Task data: Begin

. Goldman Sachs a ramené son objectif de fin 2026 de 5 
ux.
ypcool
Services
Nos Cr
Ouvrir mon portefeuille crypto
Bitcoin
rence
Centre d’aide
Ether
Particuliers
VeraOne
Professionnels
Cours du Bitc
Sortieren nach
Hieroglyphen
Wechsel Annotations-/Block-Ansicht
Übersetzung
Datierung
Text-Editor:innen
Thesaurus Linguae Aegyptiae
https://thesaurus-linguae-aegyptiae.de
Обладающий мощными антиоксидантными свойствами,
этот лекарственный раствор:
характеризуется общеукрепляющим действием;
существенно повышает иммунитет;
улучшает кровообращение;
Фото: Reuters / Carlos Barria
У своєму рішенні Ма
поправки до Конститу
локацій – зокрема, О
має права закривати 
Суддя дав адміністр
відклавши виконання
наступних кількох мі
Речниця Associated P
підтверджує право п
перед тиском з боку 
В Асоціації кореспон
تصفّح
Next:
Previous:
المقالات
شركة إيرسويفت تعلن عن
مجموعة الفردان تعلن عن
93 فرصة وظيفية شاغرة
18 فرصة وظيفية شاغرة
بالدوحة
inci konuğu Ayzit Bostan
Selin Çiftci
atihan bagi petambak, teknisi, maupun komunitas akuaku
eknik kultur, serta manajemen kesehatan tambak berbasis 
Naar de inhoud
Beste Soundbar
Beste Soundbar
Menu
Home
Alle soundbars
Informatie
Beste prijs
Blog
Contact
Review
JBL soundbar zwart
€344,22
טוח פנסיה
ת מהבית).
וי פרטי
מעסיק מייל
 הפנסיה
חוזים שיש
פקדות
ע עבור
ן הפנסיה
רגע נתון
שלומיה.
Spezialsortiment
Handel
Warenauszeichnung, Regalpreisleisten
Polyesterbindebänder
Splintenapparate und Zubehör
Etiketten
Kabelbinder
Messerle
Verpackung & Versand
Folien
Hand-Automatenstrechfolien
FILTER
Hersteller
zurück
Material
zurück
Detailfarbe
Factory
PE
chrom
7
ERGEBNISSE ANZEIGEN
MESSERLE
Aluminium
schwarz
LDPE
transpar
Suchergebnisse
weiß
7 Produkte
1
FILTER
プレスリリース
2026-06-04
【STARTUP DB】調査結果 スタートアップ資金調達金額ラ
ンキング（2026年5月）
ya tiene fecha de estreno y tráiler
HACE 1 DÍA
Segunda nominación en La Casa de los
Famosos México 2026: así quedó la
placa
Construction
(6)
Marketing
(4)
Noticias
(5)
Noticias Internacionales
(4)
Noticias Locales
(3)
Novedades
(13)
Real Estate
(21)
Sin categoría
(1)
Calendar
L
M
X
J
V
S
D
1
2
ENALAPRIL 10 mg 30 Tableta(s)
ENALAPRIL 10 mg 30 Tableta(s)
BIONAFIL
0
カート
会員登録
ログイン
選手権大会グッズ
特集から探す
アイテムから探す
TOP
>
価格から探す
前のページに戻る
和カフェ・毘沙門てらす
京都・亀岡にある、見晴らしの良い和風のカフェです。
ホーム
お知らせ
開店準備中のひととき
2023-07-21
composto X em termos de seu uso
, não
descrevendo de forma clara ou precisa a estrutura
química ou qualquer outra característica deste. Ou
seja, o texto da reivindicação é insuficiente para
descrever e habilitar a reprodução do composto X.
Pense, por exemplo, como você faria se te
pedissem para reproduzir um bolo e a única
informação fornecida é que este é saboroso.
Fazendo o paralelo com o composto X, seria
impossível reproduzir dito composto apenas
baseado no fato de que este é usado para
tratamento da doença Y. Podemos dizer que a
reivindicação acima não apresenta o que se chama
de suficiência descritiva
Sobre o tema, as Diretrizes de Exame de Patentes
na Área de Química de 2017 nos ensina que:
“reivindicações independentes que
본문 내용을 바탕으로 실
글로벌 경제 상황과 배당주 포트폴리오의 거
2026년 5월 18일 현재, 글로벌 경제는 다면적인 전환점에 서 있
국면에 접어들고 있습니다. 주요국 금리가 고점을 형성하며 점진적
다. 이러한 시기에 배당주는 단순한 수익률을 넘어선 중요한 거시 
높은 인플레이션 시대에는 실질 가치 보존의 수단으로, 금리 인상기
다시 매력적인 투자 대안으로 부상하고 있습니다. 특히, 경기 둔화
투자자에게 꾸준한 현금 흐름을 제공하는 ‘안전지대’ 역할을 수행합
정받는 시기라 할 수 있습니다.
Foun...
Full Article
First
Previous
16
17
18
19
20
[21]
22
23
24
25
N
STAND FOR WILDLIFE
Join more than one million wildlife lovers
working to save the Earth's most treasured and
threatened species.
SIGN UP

Task data: End

Brief:
Each record shown above must be printed once more, exactly.

Answer section:
. Goldman Sachs a ramené son objectif de fin 2026 de 5 
ux.
ypcool
Services
Nos Cr
Ouvrir mon portefeuille crypto
Bitcoin
rence
Centre d’aide
Ether
Particuliers
VeraOne
Professionnels
Cours du Bitc
Sortieren nach
Hieroglyphen
Wechsel Annotations-/Block-Ansicht
Übersetzung
Datierung
Text-Editor:innen
Thesaurus Linguae Aegyptiae
https://thesaurus-linguae-aegyptiae.de
Обладающий мощными антиоксидантными свойствами,
этот лекарственный раствор:
характеризуется общеукрепляющим действием;
существенно повышает иммунитет;
улучшает кровообращение;
Фото: Reuters / Carlos Barria
У своєму рішенні Ма
поправки до Конститу
локацій – зокрема, О
має права закривати 
Суддя дав адміністр
відклавши виконання
наступних кількох мі
Речниця Associated P
підтверджує право п
перед тиском з боку 
В Асоціації кореспон
تصفّح
Next:
Previous:
المقالات
شركة إيرسويفت تعلن عن
مجموعة الفردان تعلن عن
93 فرصة وظيفية شاغرة
18 فرصة وظيفية شاغرة
بالدوحة
inci konuğu Ayzit Bostan
Selin Çiftci
atihan bagi petambak, teknisi, maupun komunitas akuaku
eknik kultur, serta manajemen kesehatan tambak berbasis 
Naar de inhoud
Beste Soundbar
Beste Soundbar
Menu
Home
Alle soundbars
Informatie
Beste prijs
Blog
Contact
Review
JBL soundbar zwart
€344,22
טוח פנסיה
ת מהבית).
וי פרטי
מעסיק מייל
 הפנסיה
חוזים שיש
פקדות
ע עבור
ן הפנסיה
רגע נתון
שלומיה.
Spezialsortiment
Handel
Warenauszeichnung, Regalpreisleisten
Polyesterbindebänder
Splintenapparate und Zubehör
Etiketten
Kabelbinder
Messerle
Verpackung & Versand
Folien
Hand-Automatenstrechfolien
FILTER
Hersteller
zurück
Material
zurück
Detailfarbe
Factory
PE
chrom
7
ERGEBNISSE ANZEIGEN
MESSERLE
Aluminium
schwarz
LDPE
transpar
Suchergebnisse
weiß
7 Produkte
1
FILTER
プレスリリース
2026-06-04
【STARTUP DB】調査結果 スタートアップ資金調達金額ラ
ンキング（2026年5月）
ya tiene fecha de estreno y tráiler
HACE 1 DÍA
Segunda nominación en La Casa de los
Famosos México 2026: así quedó la
placa
Construction
(6)
Marketing
(4)
Noticias
(5)
Noticias Internacionales
(4)
Noticias Locales
(3)
Novedades
(13)
Real Estate
(21)
Sin categoría
(1)
Calendar
L
M
X
J
V
S
D
1
2
ENALAPRIL 10 mg 30 Tableta(s)
ENALAPRIL 10 mg 30 Tableta(s)
BIONAFIL
0
カート
会員登録
ログイン
選手権大会グッズ
特集から探す
アイテムから探す
TOP
>
価格から探す
前のページに戻る
和カフェ・毘沙門てらす
京都・亀岡にある、見晴らしの良い和風のカフェです。
ホーム
お知らせ
開店準備中のひととき
2023-07-21
composto X em termos de seu uso
, não
descrevendo de forma clara ou precisa a estrutura
química ou qualquer outra característica deste. Ou
seja, o texto da reivindicação é insuficiente para
descrever e habilitar a reprodução do composto X.
Pense, por exemplo, como você faria se te
pedissem para reproduzir um bolo e a única
informação fornecida é que este é saboroso.
Fazendo o paralelo com o composto X, seria
impossível reproduzir dito composto apenas
baseado no fato de que este é usado para
tratamento da doença Y. Podemos dizer que a
reivindicação acima não apresenta o que se chama
de suficiência descritiva
Sobre o tema, as Diretrizes de Exame de Patentes
na Área de Química de 2017 nos ensina que:
“reivindicações independentes que
본문 내용을 바탕으로 실
글로벌 경제 상황과 배당주 포트폴리오의 거
2026년 5월 18일 현재, 글로벌 경제는 다면적인 전환점에 서 있
국면에 접어들고 있습니다. 주요국 금리가 고점을 형성하며 점진적
다. 이러한 시기에 배당주는 단순한 수익률을 넘어선 중요한 거시 
높은 인플레이션 시대에는 실질 가치 보존의 수단으로, 금리 인상기
다시 매력적인 투자 대안으로 부상하고 있습니다. 특히, 경기 둔화
투자자에게 꾸준한 현금 흐름을 제공하는 ‘안전지대’ 역할을 수행합
정받는 시기라 할 수 있습니다.
Foun...
Full Article
First
Previous
16
17
18
19
20
[21]
22
23
24
25
N
STAND FOR WILDLIFE
Join more than one million wildlife lovers
working to save the Earth's most treasured and
threatened species.
SIGN UP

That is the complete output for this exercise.